- _REQUIRED ACTION_: Give back exactly the lines of the entries below from the line with "Главный рабочей узел" to the line with "поступательное перемещение рабочего узла.", inclusive, and only those.

- _EXERCISE DATA_:
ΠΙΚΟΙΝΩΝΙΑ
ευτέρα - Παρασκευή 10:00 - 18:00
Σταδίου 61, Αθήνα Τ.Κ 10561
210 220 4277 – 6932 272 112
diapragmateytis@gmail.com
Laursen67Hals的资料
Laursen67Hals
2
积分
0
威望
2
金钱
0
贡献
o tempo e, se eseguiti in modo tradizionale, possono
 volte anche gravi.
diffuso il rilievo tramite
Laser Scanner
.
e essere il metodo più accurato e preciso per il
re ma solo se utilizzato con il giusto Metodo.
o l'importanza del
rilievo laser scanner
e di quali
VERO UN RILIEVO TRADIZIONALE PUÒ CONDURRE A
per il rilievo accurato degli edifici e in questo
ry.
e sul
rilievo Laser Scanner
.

---

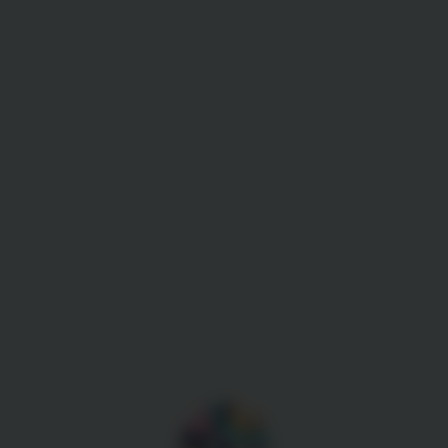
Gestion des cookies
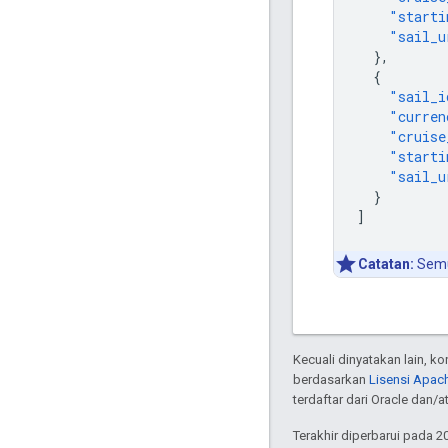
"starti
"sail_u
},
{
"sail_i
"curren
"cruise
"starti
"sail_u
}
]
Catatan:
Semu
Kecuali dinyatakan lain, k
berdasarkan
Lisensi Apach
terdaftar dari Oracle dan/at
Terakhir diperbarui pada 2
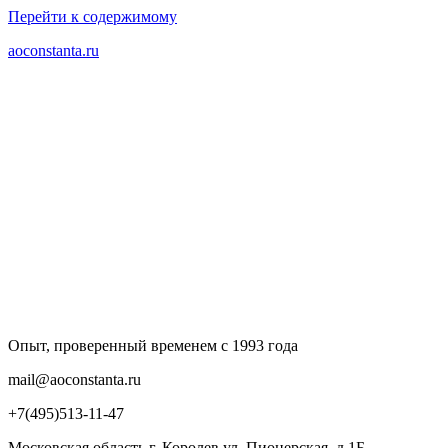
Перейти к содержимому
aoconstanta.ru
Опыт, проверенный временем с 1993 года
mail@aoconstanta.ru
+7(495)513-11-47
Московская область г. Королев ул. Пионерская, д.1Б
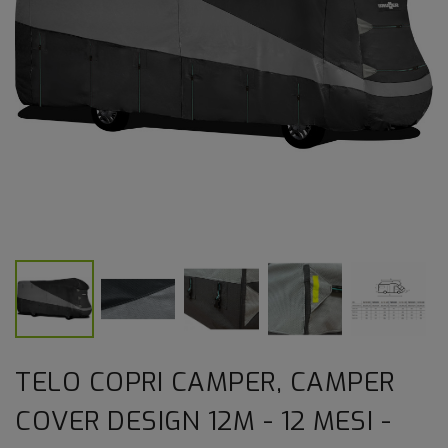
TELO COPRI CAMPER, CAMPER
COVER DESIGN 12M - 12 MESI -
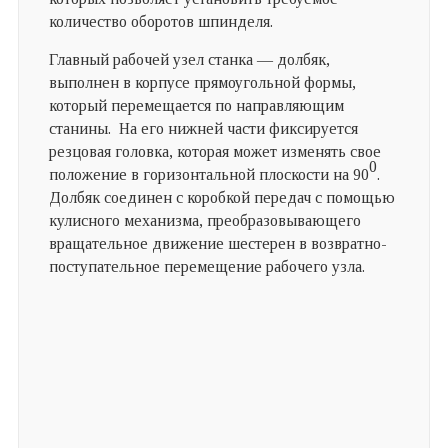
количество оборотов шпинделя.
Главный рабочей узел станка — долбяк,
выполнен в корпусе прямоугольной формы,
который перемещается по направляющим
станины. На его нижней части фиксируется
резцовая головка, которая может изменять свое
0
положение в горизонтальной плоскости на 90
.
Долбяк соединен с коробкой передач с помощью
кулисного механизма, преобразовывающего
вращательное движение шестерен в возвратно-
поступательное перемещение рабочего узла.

- _ANSWER SECTION_:
Главный рабочей узел станка — долбяк,
выполнен в корпусе прямоугольной формы,
который перемещается по направляющим
станины. На его нижней части фиксируется
резцовая головка, которая может изменять свое
0
положение в горизонтальной плоскости на 90
.
Долбяк соединен с коробкой передач с помощью
кулисного механизма, преобразовывающего
вращательное движение шестерен в возвратно-
поступательное перемещение рабочего узла.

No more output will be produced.